In a recent article from Educational Leadership, Sandra Alberti describes several shifts in practice that need to occur, in combination with integration of the CCSS, if we are committed to delivering on the ambitious promise of the Common Core -- every student ready for college and career upon graduation:

Shifts Related to English CCSS Language Arts and Literacy Standards
1)   Building knowledge through content-rich nonfiction
2)   Reading and writing grounded in evidence
3)   Regular practice with complex text and academic language

Shifts Related to CCSS Mathematics Standards
1)   Greater focus on fewer topics
2)   Linking topics and thinking across grades
3)   Rigorous pursuit of conceptual understanding, procedural skill, and application

I am thankful for the synthesis of analysis provided by Alberti at the 30,000-foot level for the clarity and opportunity for focus it provides on such a comprehensive topic as the Common Core.  For to be sure,  we cannot provide coherence for others if we do not first possess it ourselves.  Creating coherence in our own minds as school leaders about the major shifts of the Common Core is one way of helping build coherence in those we lead.  In such a way, we help others not lose the forest for the trees. 

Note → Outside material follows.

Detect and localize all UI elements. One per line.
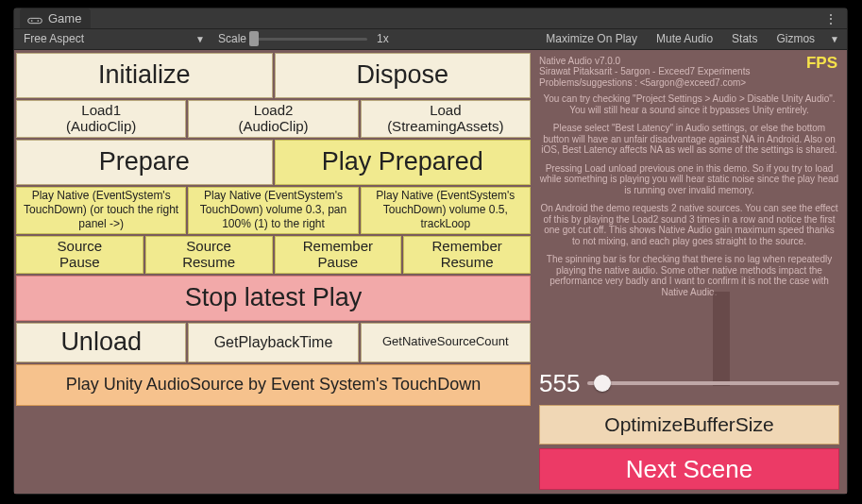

But I am most interested in reflecting about how such coherence of understanding can transfer into coherence of action, especially action that can harness the impact of the many working deeply in a few vital areas to maximize impact on student learning.

Times of great change are times of great opportunity.  The transition of our field into the Era of the Common Core is, thus, an opportune time to reflect upon what vital few priorities for adult action we should develop deeply -- and what initiatives we should stop doing – in order to have the largest positive impact for our students in the emerging educational terrain.  With such a mindset, as I reflect upon the shifts required of the Common Core, priority around deep teaching and learning practices arise in the following areas:

·      A focus on non-fiction across content areas that pays close attention to text complexity and academic vocabulary.

·      A focus on writing that is grounded in evidence, especially evidence based in close reading of the text.  Such writing emphasis can also elevate the level of conceptual understanding, procedural skill, and application needed.

·      Deep implementation of professional learning communities to promote vertical and horizontal articulation and data-based responses to student learning in an ever more rigorous environment aimed at college and career readiness for all.

In closing, through this blog, I am attempting to model one way that school leaders might find focus for leveraged, high-impact action even in an era of great complexity and change arising from the Common Core.  Certainly, your local student learning data should play a large role in guiding school-wide instructional decisions. But I hope this example attempt at finding coherence and focus among the clutter provides some thoughts for further reflection and consideration.